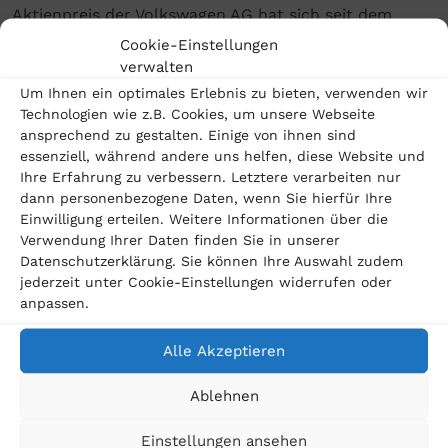
Aktienpreis der Volkswagen AG hat sich seit dem
Cookie-Einstellungen
Bekanntwerden des Skandals im Jahr 2015 etwa
verwalten
halbiert (Stand März 2020).
Um Ihnen ein optimales Erlebnis zu bieten, verwenden wir
Technologien wie z.B. Cookies, um unsere Webseite
In Deutschland hat VW sich bereit erklärt rund € 830
ansprechend zu gestalten. Einige von ihnen sind
essenziell, während andere uns helfen, diese Website und
Millionen an Teilnehmer der Musterfeststellungsklage
Ihre Erfahrung zu verbessern. Letztere verarbeiten nur
zu zahlen. Betroffene Verbraucher haben bis zum 20.
dann personenbezogene Daten, wenn Sie hierfür Ihre
Einwilligung erteilen. Weitere Informationen über die
April die Möglichkeit den Vergleich anzunehmen oder
Verwendung Ihrer Daten finden Sie in unserer
selbst Einzelklage zu erheben.
Datenschutzerklärung. Sie können Ihre Auswahl zudem
jederzeit unter Cookie-Einstellungen widerrufen oder
Sollten VW-Händler ebenfalls gegen die
anpassen.
Volkswagen AG vorgehen?
Alle Akzeptieren
Die Möglichkeit gegen den Volkswagenkonzern
vorzugehen und Ansprüche bezüglich möglicher
Ablehnen
Schadensersatzzahlungen geltend zu machen,
Einstellungen ansehen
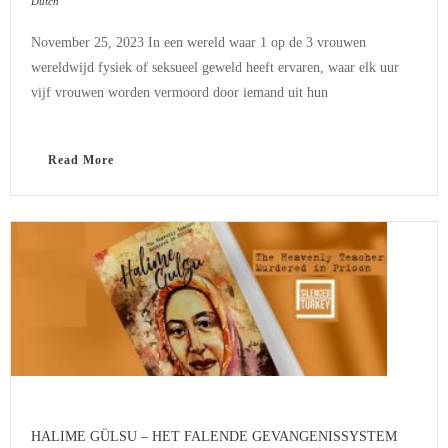
Dutch
November 25, 2023 In een wereld waar 1 op de 3 vrouwen
wereldwijd fysiek of seksueel geweld heeft ervaren, waar elk uur
vijf vrouwen worden vermoord door iemand uit hun
Read More
HALIME GÜLSU – HET FALENDE GEVANGENISSYSTEM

• [WORK TO COMPLETE]
Above are the records; repeat their lines from the first through the line containing "In Deutschland hat", and leave out each picture.

• [SOLUTION TO THIS TASK]
Aktienpreis der Volkswagen AG hat sich seit dem
Cookie-Einstellungen
Bekanntwerden des Skandals im Jahr 2015 etwa
verwalten
halbiert (Stand März 2020).
Um Ihnen ein optimales Erlebnis zu bieten, verwenden wir
Technologien wie z.B. Cookies, um unsere Webseite
In Deutschland hat VW sich bereit erklärt rund € 830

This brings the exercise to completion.